Results: The LLM consistently coded more excerpts than humans. In the third iteration (V3), the LLM captured 61.7% of human-coded excerpts, with matching rates reaching as high as 72.6% for individual transcripts. Matching was higher for descriptive codes, 63.7%, than interpretive codes, 57.7%. The LLM identified 206 correct coded excerpts that human coders missed. In the fourth iteration (V4), GPT-4o outperformed GPT-4o-mini: descriptive code matching reached 89% (e.g. "Site Characteristics"), compared to 69% for GPT-4o-mini with the R1+R2 85% threshold. GPT-4o showed a weak, but positive correlation (r = 0.230) between transcript word count and matching agreement, while 4o-mini showed a moderate, but negative correlation (r = -0.452). The LLM workflow yielded a 97% reduction in time and a 99% reduction in cost per transcript.

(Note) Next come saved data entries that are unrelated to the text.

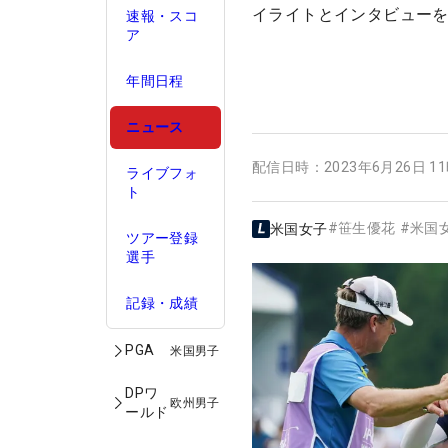
イライトとインタビューを
速報・スコ
ア
年間日程
ニュース
配信日時：
2023年6月26日 1
ライブフォ
ト
#
笹生優花
#
米国
米国女子
ツアー登録
選手
記録・成績
PGA
米国男子
DPワ
欧州男子
ールド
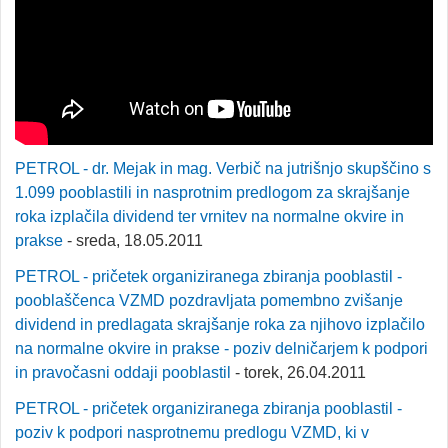
PETROL - dr. Mejak in mag. Verbič na jutrišnjo skupščino s
1.099 pooblastili in nasprotnim predlogom za skrajšanje
roka izplačila dividend ter vrnitev na normalne okvire in
prakse
- sreda, 18.05.2011
PETROL - pričetek organiziranega zbiranja pooblastil -
pooblaščenca VZMD pozdravljata pomembno zvišanje
dividend in predlagata skrajšanje roka za njihovo izplačilo
na normalne okvire in prakse - poziv delničarjem k podpori
in pravočasni oddaji pooblastil
- torek, 26.04.2011
PETROL - pričetek organiziranega zbiranja pooblastil -
poziv k podpori nasprotnemu predlogu VZMD, ki v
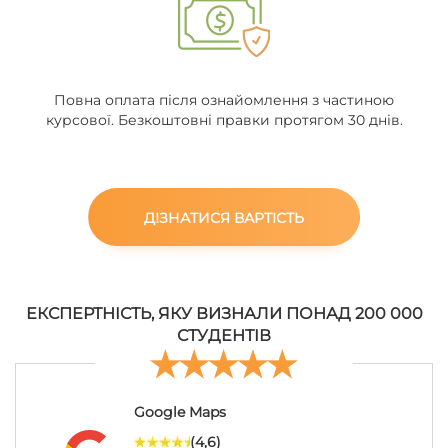
Повна оплата після ознайомлення з частиною
курсової. Безкоштовні правки протягом 30 днів.
ДІЗНАТИСЯ ВАРТІСТЬ
ЕКСПЕРТНІСТЬ, ЯКУ ВИЗНАЛИ ПОНАД 200 000
СТУДЕНТІВ
Google Maps
(4,6)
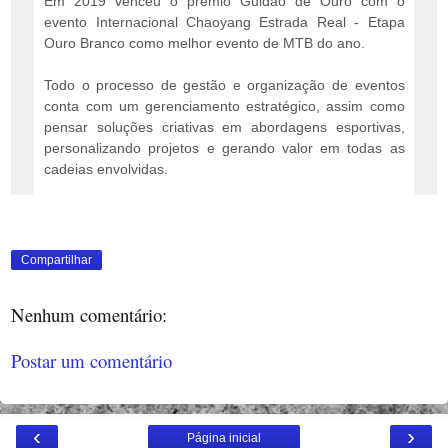
Em 2019 venceu o prêmio Guidão de Ouro com o
evento Internacional Chaoyang Estrada Real - Etapa
Ouro Branco como melhor evento de MTB do ano.
Todo o processo de gestão e organização de eventos
conta com um gerenciamento estratégico, assim como
pensar soluções criativas em abordagens esportivas,
personalizando projetos e gerando valor em todas as
cadeias envolvidas.
Compartilhar
Nenhum comentário:
Postar um comentário
‹
›
Página inicial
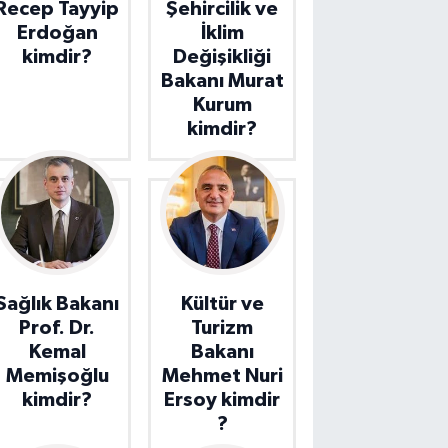
Recep Tayyip
Şehircilik ve
Erdoğan
İklim
kimdir?
Değişikliği
Bakanı Murat
Kurum
kimdir?
Sağlık Bakanı
Kültür ve
Prof. Dr.
Turizm
Kemal
Bakanı
Memişoğlu
Mehmet Nuri
kimdir?
Ersoy kimdir
?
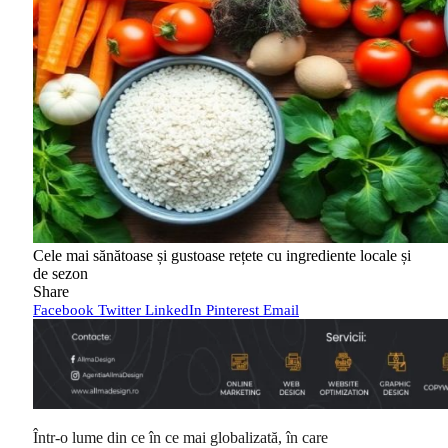
Cele mai sănătoase și gustoase rețete cu ingrediente locale și
de sezon
Share
Facebook
Twitter
LinkedIn
Pinterest
Email
Într-o lume din ce în ce mai globalizată, în care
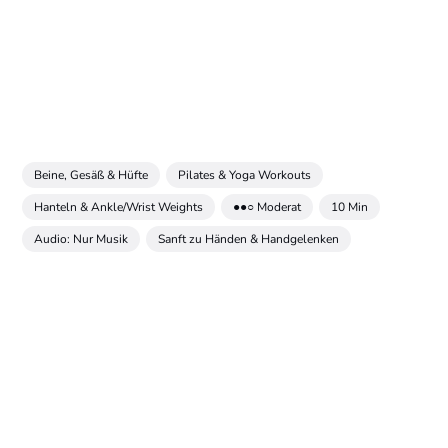
Beine, Gesäß & Hüfte
Pilates & Yoga Workouts
Hanteln & Ankle/Wrist Weights
●●○ Moderat
10 Min
Audio: Nur Musik
Sanft zu Händen & Handgelenken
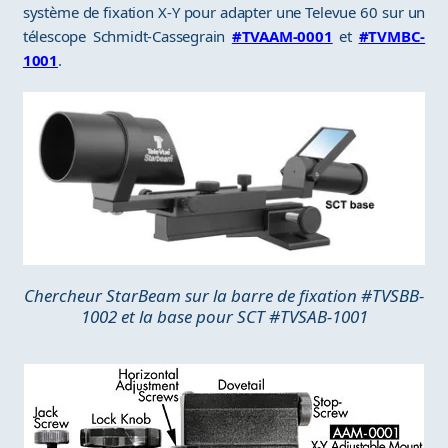
système de fixation X-Y pour adapter une Televue 60 sur un
télescope Schmidt-Cassegrain
#TVAAM-0001
et
#TVMBC-
1001
.
Chercheur StarBeam sur la barre de fixation #TVSBB-
1002 et la base pour SCT #TVSAB-1001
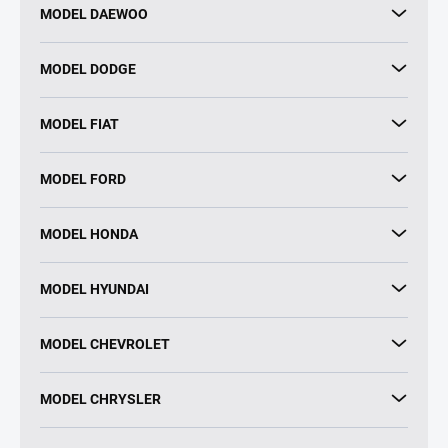
MODEL DAEWOO
MODEL DODGE
MODEL FIAT
MODEL FORD
MODEL HONDA
MODEL HYUNDAI
MODEL CHEVROLET
MODEL CHRYSLER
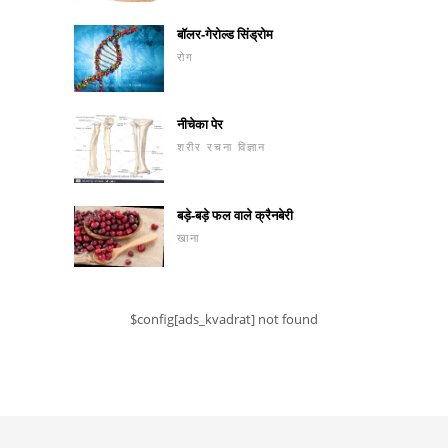
बॉलर-गेरोल्ड सिंड्रोम
रोग
नीचेका पेर
शरीर रचना विज्ञान
बड़े-बड़े फल वाले क्रैनबेरी
खाना
$config[ads_kvadrat] not found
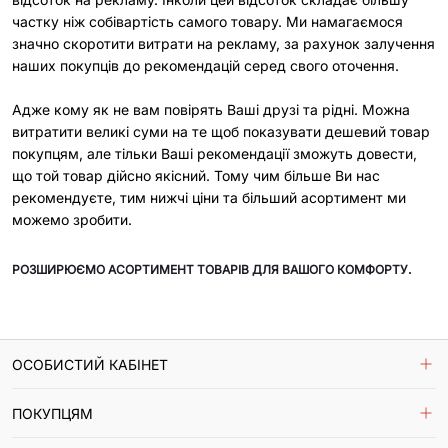
частку ніж собівартість самого товару. Ми намагаємося
значно скоротити витрати на рекламу, за рахунок залучення
наших покупців до рекомендацій серед свого оточення.
Адже кому як не вам повірять Ваші друзі та рідні. Можна
витратити великі суми на те щоб показувати дешевий товар
покупцям, але тільки Ваші рекомендації зможуть довести,
що той товар дійсно якісний. Тому чим більше Ви нас
рекомендуєте, тим нижчі ціни та більший асортимент ми
можемо зробити.
РОЗШИРЮЄМО АСОРТИМЕНТ ТОВАРІВ ДЛЯ ВАШОГО КОМФОРТУ.
ОСОБИСТИЙ КАБІНЕТ
Історія замовлень
ПОКУПЦЯМ
Мої дані
Обране
Оплата та доставка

Conclusion: This study compared an LLM-powered workflow with human coding for thematic analysis. The LLM aligned strongly with human coders. While error rates necessitate human oversight, time and cost reduction, and ability to identify missed excerpts make it a potentially reliable supplementary tool. Although ePCTs and implementation science share complementary goals, they differ in focus, this flexible approach enhances efficiency and scalability, with acceptable accuracy. It streamlines the qualitative research workflow from outlining to the analysis of implementation processes in real-world settings and may accelerate existing implementation approaches while minimizing implementation resources.